Last February, an Egyptian court of urgent matters designated the militant group Hasm a terrorist organisation, banning its activity in the country.
In January, Egypt's High State Security Prosecution referred 304 people to military prosecution for membership in Hasm, which committed 14 attacks on security forces and public figures over the past six months.
The case, one of the largest terrorism-related cases referred to the military prosecution, includes top Muslim Brotherhood figures.
Days earlier, the little-known terror group released an eight-minute clip online showing its "military training" in a desert location, as well as graphic footage of its attacks on security forces.
Egypt's interior ministry announced in December that security forces killed two men in the Nile Delta who were involved in the murder of a high-ranking army officer several months earlier.
According to the statement, the two men, aged 36 and 24, were members of Lewaa Al-Thawra (The Revolution Brigade), the militant group that claimed responsibility for the murder of the army officer.

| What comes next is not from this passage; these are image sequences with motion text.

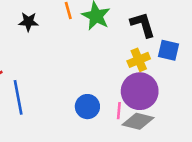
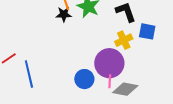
black star: (28, 22) -> (64, 14), moved
purple circle: (140, 91) -> (109, 63), moved

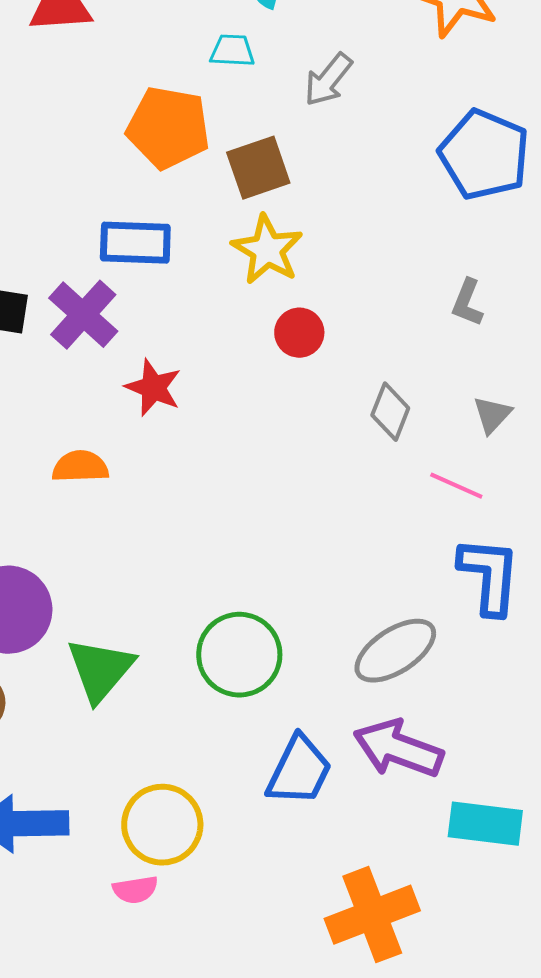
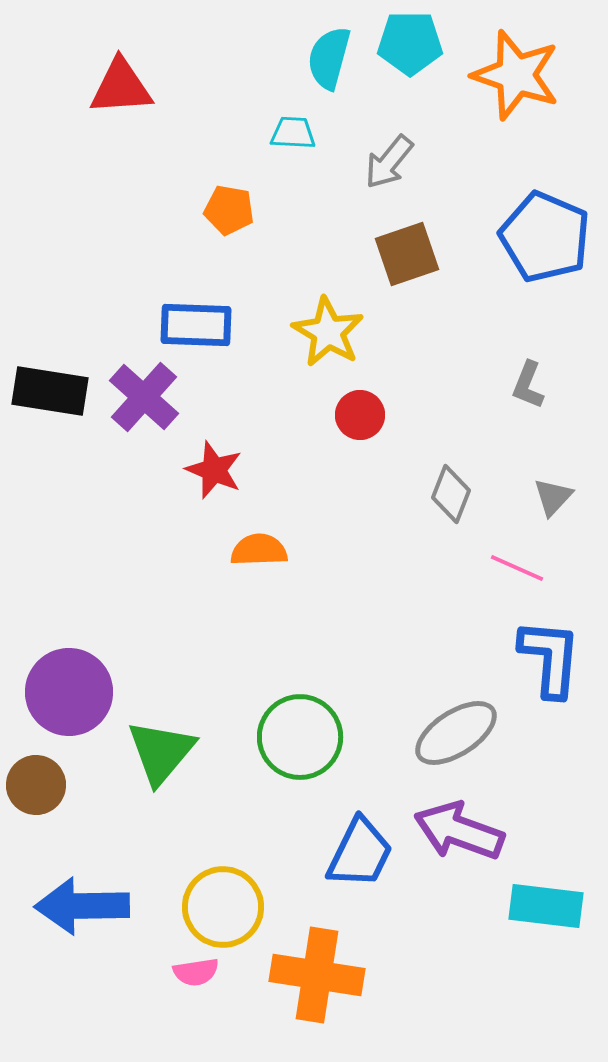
orange pentagon: (168, 128) -> (229, 210), size x0.6
brown square: (258, 168) -> (407, 254), moved
orange semicircle: (80, 467) -> (259, 550), moved
orange cross: (372, 915) -> (317, 975), moved, turned 30

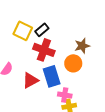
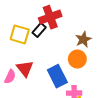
red cross: (44, 50) -> (50, 17), moved, turned -30
red triangle: (30, 80) -> (25, 69), moved, turned -30

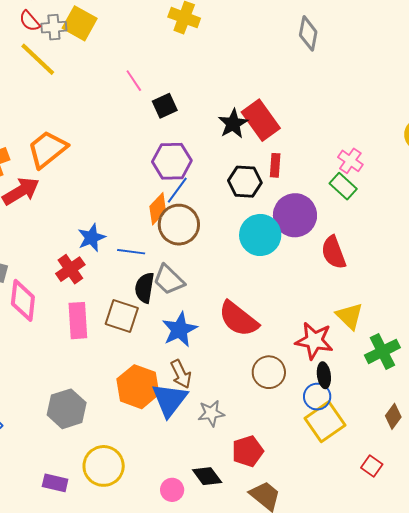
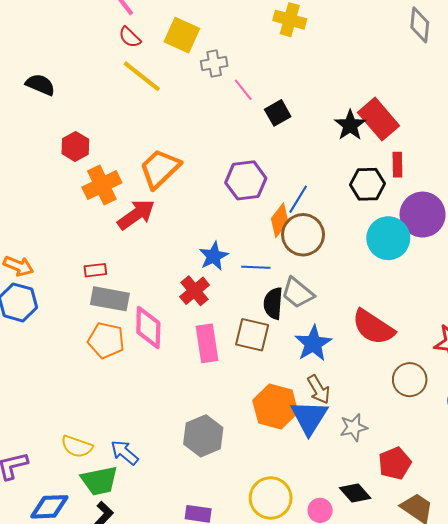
gray cross: (54, 27) -> (214, 64), moved
purple hexagon: (172, 161) -> (246, 180), moved
yellow circle: (104, 466) -> (271, 498), moved

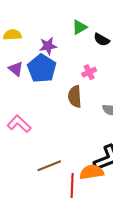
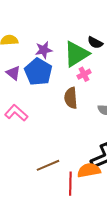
green triangle: (80, 27) -> (76, 54), moved, size x1.8
pink L-shape: (19, 124) -> (16, 113), moved

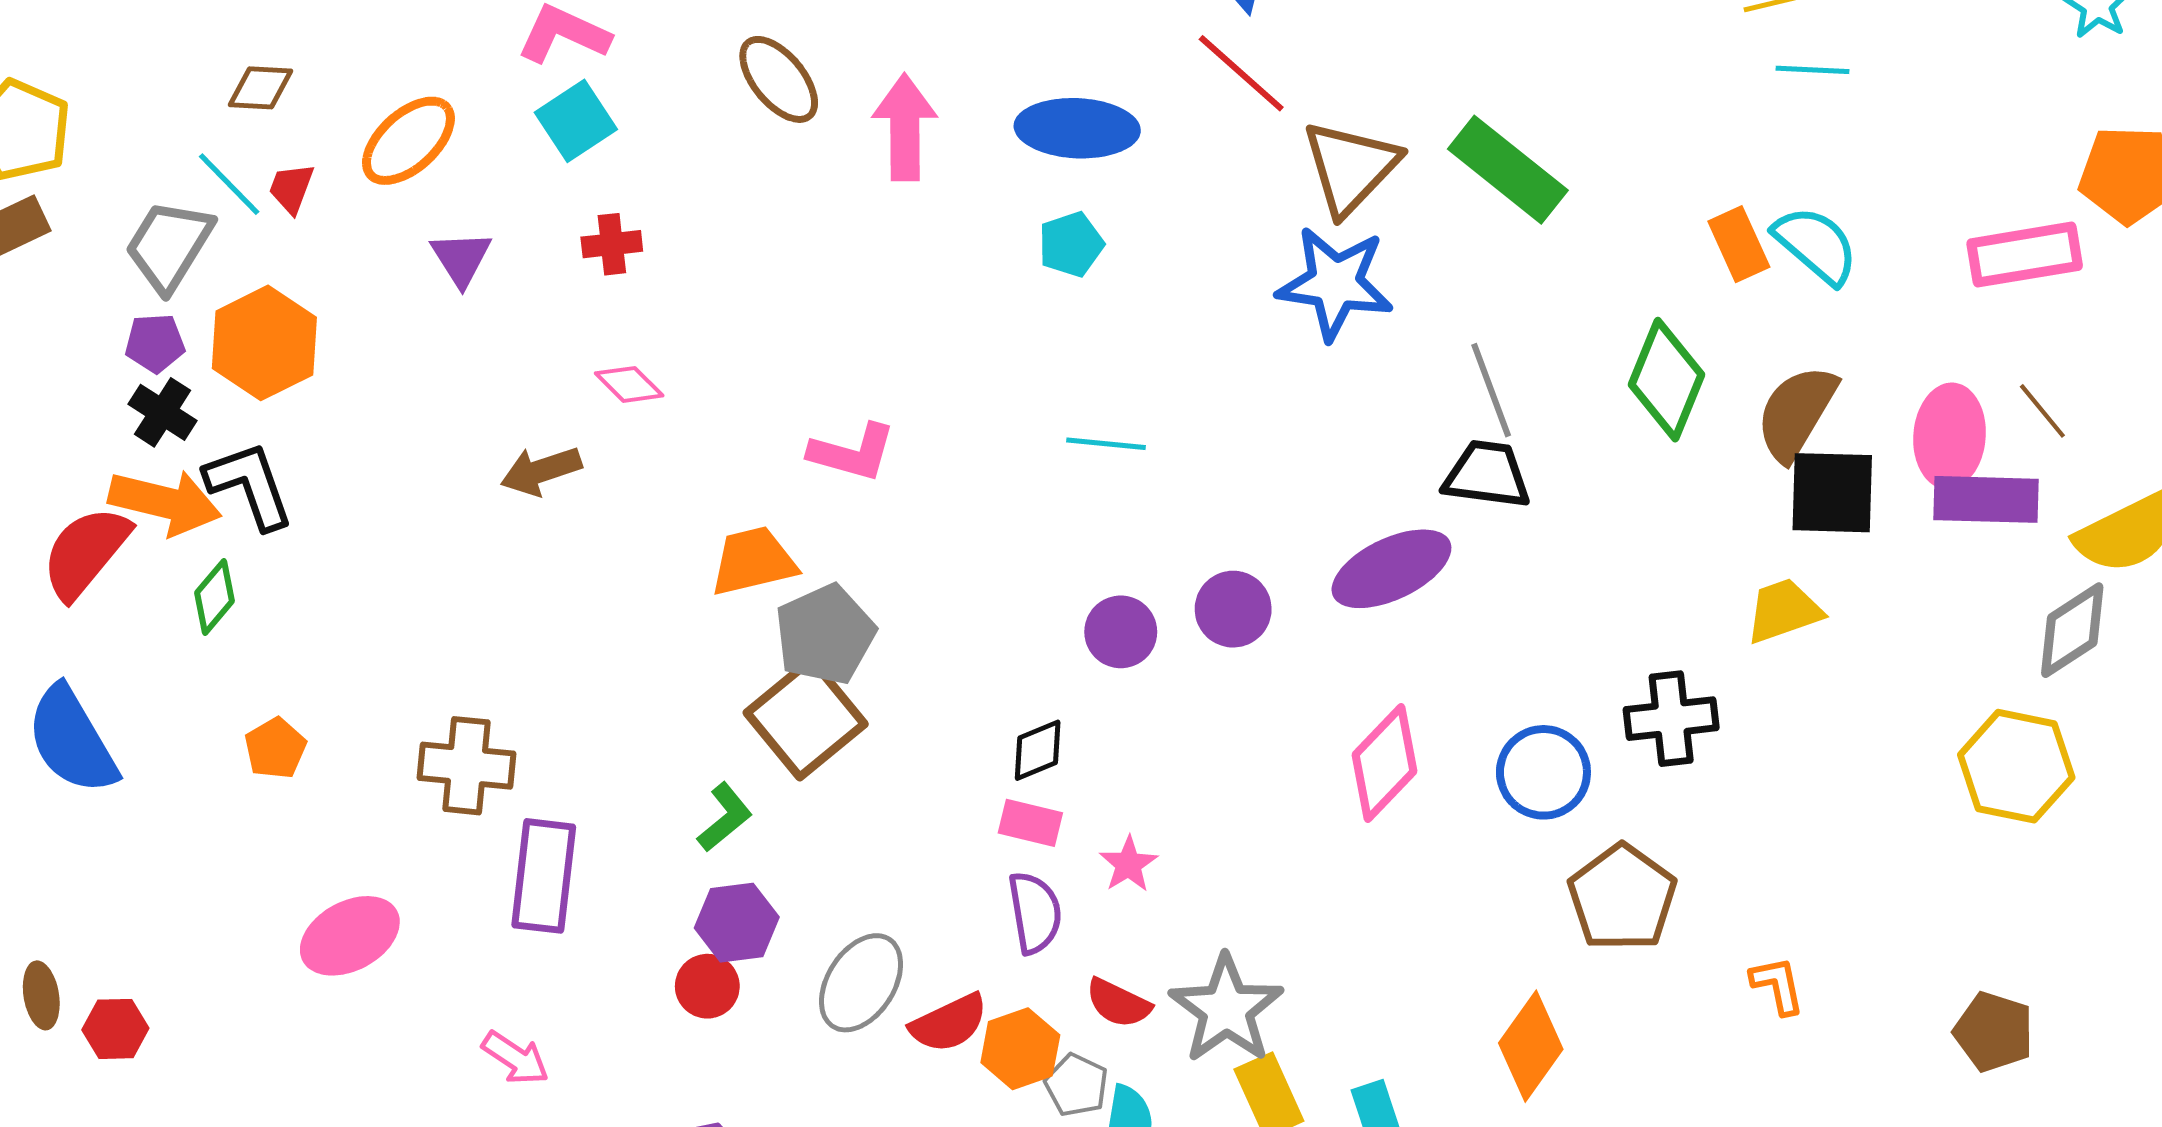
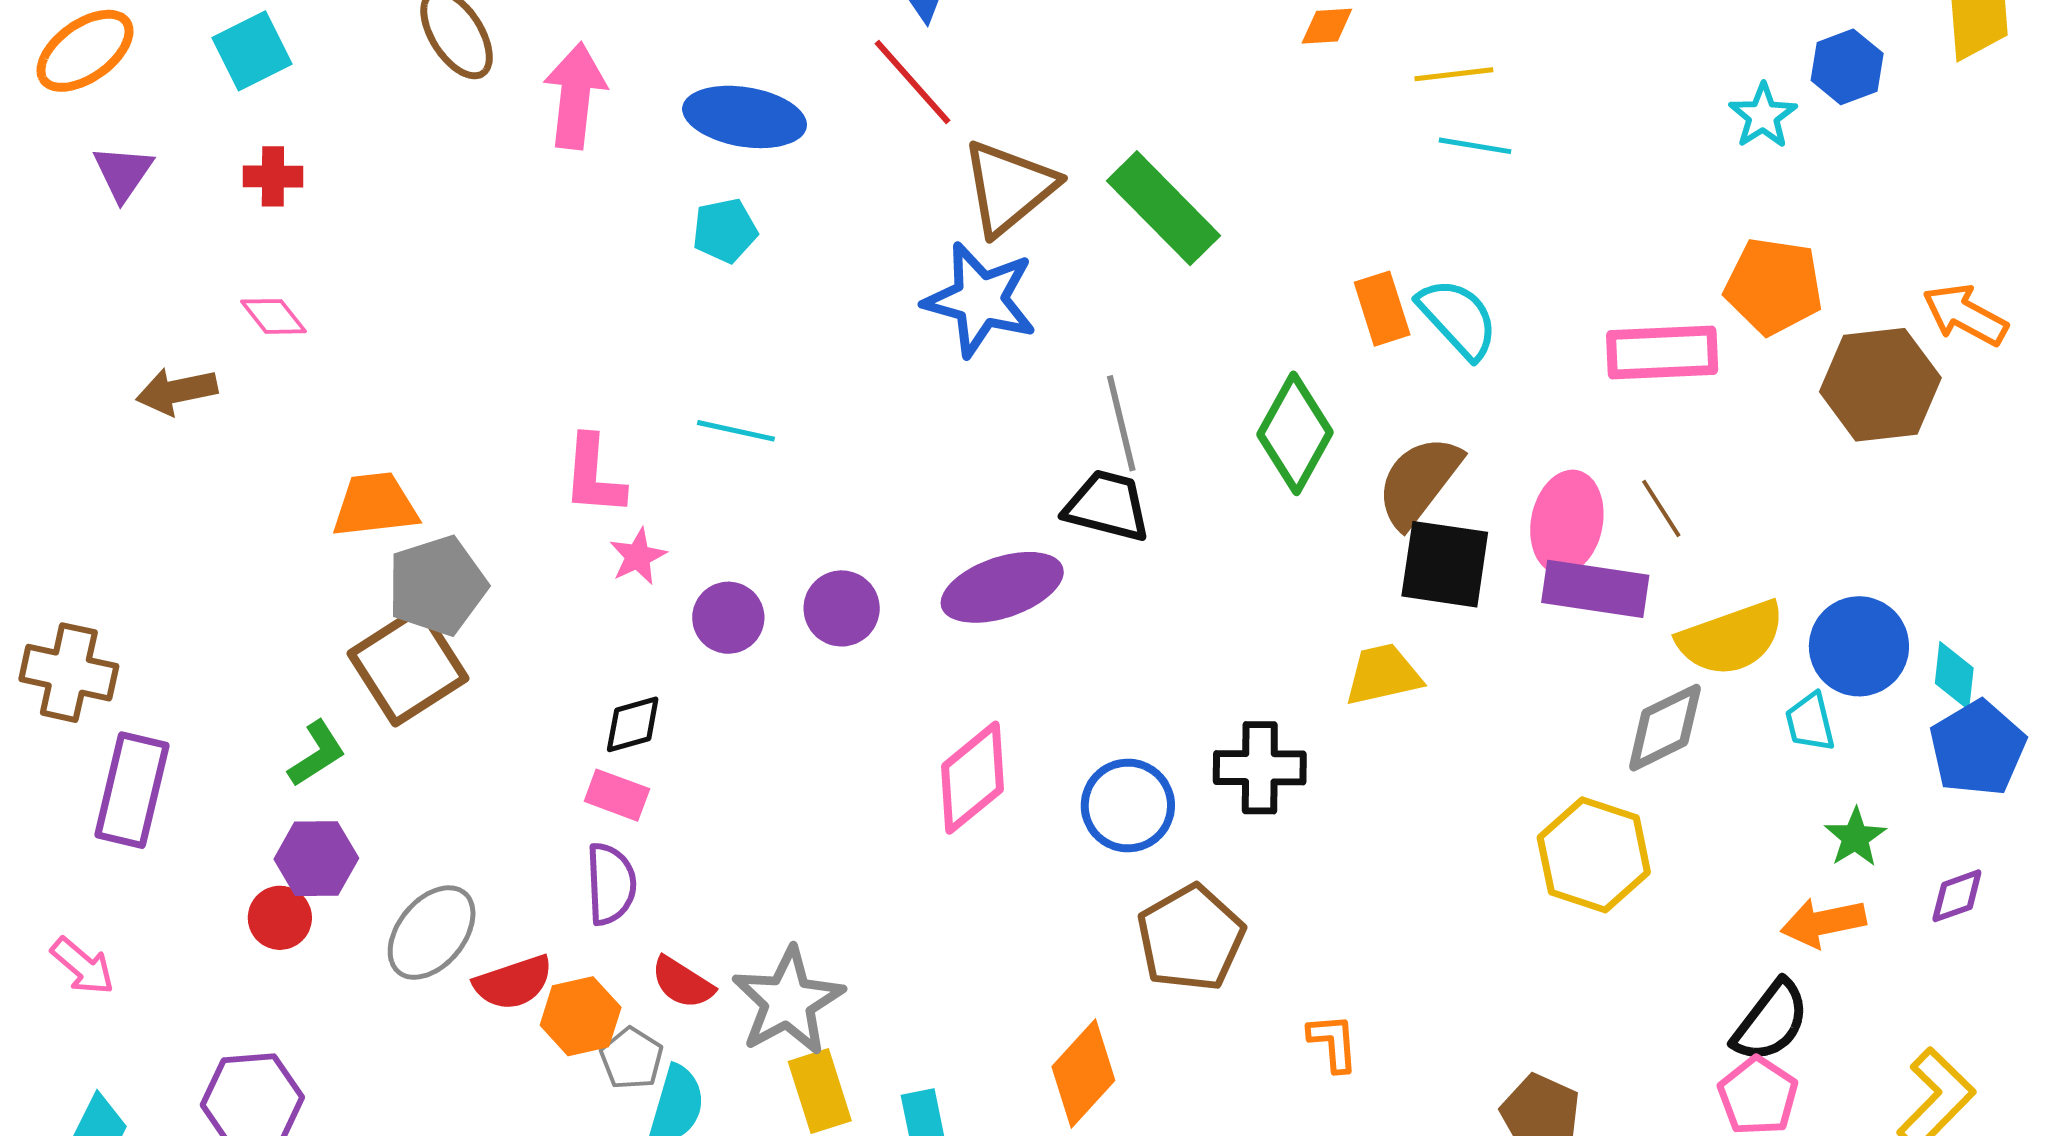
pink L-shape: (852, 453) -> (594, 475), moved, turned 72
pink star: (1129, 864) -> (638, 556), moved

However, the organisation issued a statement shortly after the killing of the two suspects denying they were ever among its members.
A week prior to the Menoufiya raid, the interior ministry announced that a terrorist was killed in a Giza police raid, though that time authorities said the suspect was a leading member of another militant group; Hasm.
Hasm, which has claimed responsibility for several attacks against security forces and public figures, vowed vengeance in an online statement for the killing of its member in the Giza raid.
So who are these two relative newcomers to the jihadist scene?
The tale of two terror sisters
Hasm (Determination) first appeared in July 2016, when it claimed responsibility for the assassination of a high-ranking police officer in Fayoum in a statement on its website.
According to the 'Whois' online tracking service, the militant group registered the website one day prior to the murder, submitting a false telephone number, fax number and postal code. The registered address merely stated “Cairo” and the group used an email account with an encrypted email service.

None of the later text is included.